O Corpo Não Mente
Sou um misto de transparência e caos. Um paradoxo ambulante, um livro aberto escrito a tinta invisível que só se revela sob a pressão de emoções fortes. O meu corpo não sabe mentir—o que sinto, manifesto; o que temo, tremo; o que amo, evito encarar de frente, porque olhar nos olhos de alguém que me importa quando tenho algo difícil para dizer é como tentar manter-me firme sobre um chão que se abre em fendas.
O síndrome vasovagal é o meu polígrafo biológico, um delator impiedoso que me expõe sem piedade. Não há máscaras, não há fingimentos. Se sofro, o meu corpo colapsa; se a raiva me toma, ou a contenho e desmaio ou a libero e destruo tudo num raio de metros emocionais. Não há meio-termo. Gostava de ser mais equilibrada, mais discreta nas minhas dores e júbilos, mas o meu sistema nervoso central tem outros planos para mim.
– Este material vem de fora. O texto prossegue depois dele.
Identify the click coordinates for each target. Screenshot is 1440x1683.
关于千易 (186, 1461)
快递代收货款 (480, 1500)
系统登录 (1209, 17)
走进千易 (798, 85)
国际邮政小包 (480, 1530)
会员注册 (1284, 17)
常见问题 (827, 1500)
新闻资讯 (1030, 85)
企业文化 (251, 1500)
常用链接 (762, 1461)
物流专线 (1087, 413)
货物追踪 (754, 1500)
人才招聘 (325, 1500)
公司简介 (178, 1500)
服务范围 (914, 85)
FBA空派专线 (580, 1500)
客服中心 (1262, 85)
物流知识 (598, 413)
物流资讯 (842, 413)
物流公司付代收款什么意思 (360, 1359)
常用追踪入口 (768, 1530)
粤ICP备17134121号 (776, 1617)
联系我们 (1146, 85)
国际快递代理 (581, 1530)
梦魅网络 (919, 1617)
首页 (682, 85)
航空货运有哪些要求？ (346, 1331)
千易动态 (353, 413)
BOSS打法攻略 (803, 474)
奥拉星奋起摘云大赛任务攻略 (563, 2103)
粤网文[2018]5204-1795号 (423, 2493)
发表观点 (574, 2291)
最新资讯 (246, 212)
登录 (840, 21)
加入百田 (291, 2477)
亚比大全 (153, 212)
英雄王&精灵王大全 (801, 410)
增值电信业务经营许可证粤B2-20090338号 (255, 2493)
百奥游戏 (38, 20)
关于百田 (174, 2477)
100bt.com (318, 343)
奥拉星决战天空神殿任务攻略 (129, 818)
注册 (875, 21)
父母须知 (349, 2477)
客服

Hoje foi um dia curioso. Daqueles que são bons porque sim e maus porque o corpo decidiu que assim haveria de ser. Estive em paz, senti tranquilidade, falei de tudo e de nada—coisas essenciais e absolutamente irrelevantes, na perfeita harmonia de um dia comum. Mas as dores? Ah, essas! Cruéis, implacáveis, donas e senhoras do meu próprio corpo. A medicação? Um placebo glorificado. A minha mão esquerda inchada, um peso morto pendurado no meu corpo. Tentei levantar o braço e ele riu-se na minha cara, ou melhor, teria rido se tivesse vida própria, mas, como não tem, apenas se recusou a obedecer-me.
O voluntariado, esse gesto de altruísmo e dedicação, foi um exercício de resistência emocional. Não porque não quisesse estar ali, mas porque, em determinado momento, tudo em mim pedia para simplesmente largar tudo no chão e chorar como uma criança exausta. Custa a respirar. O esforço faz o meu coração bater como se estivesse a tentar fugir de dentro do meu peito. Mas ninguém tem culpa, pois não? Então sorrio e brinco, faço piadas, atiro-me para a vida como se fosse um espetáculo e eu, a palhaça de serviço.
A confiança, essa entidade frágil, é um bicho estranho na minha vida. Dás-me a tua, protejo-a como se fosse minha. Trais a minha? Não te confronto, não faço escândalos. Fujo. Sou um animal ferido que prefere desaparecer a dar a outra face. Porque sofrer uma vez já é um golpe suficiente—duas vezes seria um insulto à minha inteligência emocional.
Sou estranha? Sim, um pouco. Um manual de instruções mal traduzido, uma mistura de extremos, um ensaio clínico disfarçado de ser humano funcional. Mas ao menos sou genuína. E se isso significa tremer até cair, bem… Que assim seja. Sou autêntica, fiel e sincera e ainda por cima incapaz de dissimulação o que sinto vê-se. Seja o que Deus quiser!